Even within the SEC, the spectrum of opinion on whether college football will be played this fall is vast. On one end there’s Florida athletic director Scott Stricklin, who said the Gators are preparing as if they’ll have full stadiums each Saturday. On the other end is Tennessee professor Jon McCullers.

McCullers, an associate executive dean and an infectious disease expert, told a Memphis radio audience last week, “you’re not going to have spectators in Neyland Stadium this year. That’s just not going to happen.”

You'll note: The Gators and Volunteers are both on Georgia's schedule.
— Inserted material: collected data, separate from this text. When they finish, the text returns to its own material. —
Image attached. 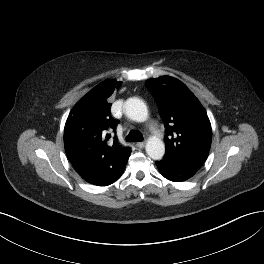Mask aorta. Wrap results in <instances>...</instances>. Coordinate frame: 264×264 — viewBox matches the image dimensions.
Returning a JSON list of instances; mask_svg holds the SVG:
<instances>
[{
    "mask_svg": "<svg viewBox=\"0 0 264 264\" xmlns=\"http://www.w3.org/2000/svg\"><path fill=\"white\" fill-rule=\"evenodd\" d=\"M126 115L136 122H144L148 117V109L139 98L132 97L124 104ZM146 152L154 160H160L165 154V145L160 138L151 137L146 143Z\"/></svg>",
    "mask_w": 264,
    "mask_h": 264,
    "instance_id": "aorta-1",
    "label": "aorta"
}]
</instances>
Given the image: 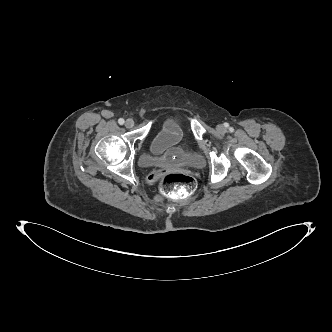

So, something has to give.

Such range in opinion is what makes it difficult, if not impossible, to predict what is going to happen with football this year. It’s why Georgia athletic director Greg McGarity believes there really is no sense in speculating about it at this juncture.

“I tend to agree with what (Kentucky athletic director) Mitch Barnhart said: ‘There’s a rush to the microphone right now,’ for some reason,” McGarity said Tuesday. “There’s such a range of opinion that it just confuses people. There’s no consistency, not just in the SEC, but in the country.”

That’s a fact.

Oregon Gov. Kate Brown said at a news conference last week that she won’t allow “large gatherings, including live sporting events” to be held “until we have a reliable treatment or prevention like a vaccine.”

Meanwhile, University of Virginia president James Ryan told CBS’s “Face the Nation” this week, if there is a football season, “I don't imagine it will look like normal football seasons, just like I don't imagine even if we have all students back on grounds it will look like a normal semester. It will not be a normal semester next fall.”

» MARK BRADLEY: Can sports be safe without coronavirus vaccine?

Georgia is scheduled to open the season against Virginia on Sept. 7 in the Chick-fil-A Kickoff game at Mercedes-Benz Stadium.

McGarity remains “hopeful” that Georgia will play football as scheduled this fall. But rather than predict what that might look like, he prefers to take a step-by-step approach to getting it under way.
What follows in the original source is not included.